**Work to complete**: Below are some entries. Copy each line in them that holds "nose".

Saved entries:
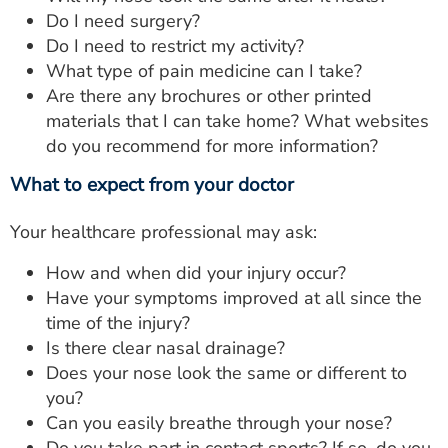
Do I need surgery?
Do I need to restrict my activity?
What type of pain medicine can I take?
Are there any brochures or other printed
materials that I can take home? What websites
do you recommend for more information?
What to expect from your doctor
Your healthcare professional may ask:
How and when did your injury occur?
Have your symptoms improved at all since the
time of the injury?
Is there clear nasal drainage?
Does your nose look the same or different to
you?
Can you easily breathe through your nose?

**Solved problem**:
Does your nose look the same or different to
Can you easily breathe through your nose?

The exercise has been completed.